The required result is every line of the records that includes "Tagged".

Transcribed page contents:
>>

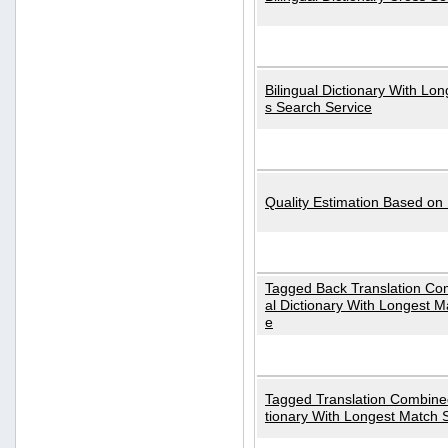
Bilingual Dictionary With Lo
s Search Service
Quality Estimation Based on
Tagged Back Translation Com
al Dictionary With Longest M
e
Tagged Translation Combined
tionary With Longest Match 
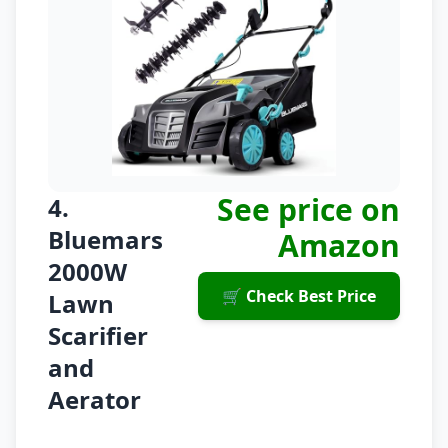
See price on
4.
Bluemars
Amazon
2000W
🛒 Check Best Price
Lawn
Scarifier
and
Aerator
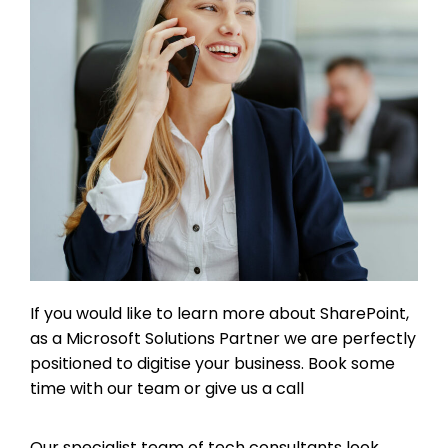
If you would like to learn more about SharePoint,
as a Microsoft Solutions Partner we are perfectly
positioned to digitise your business. Book some
time with our team or give us a call
Our specialist team of tech consultants look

<<

- **SOLUTION TO THE PROBLEM**:
Tagged Back Translation Com
Tagged Translation Combined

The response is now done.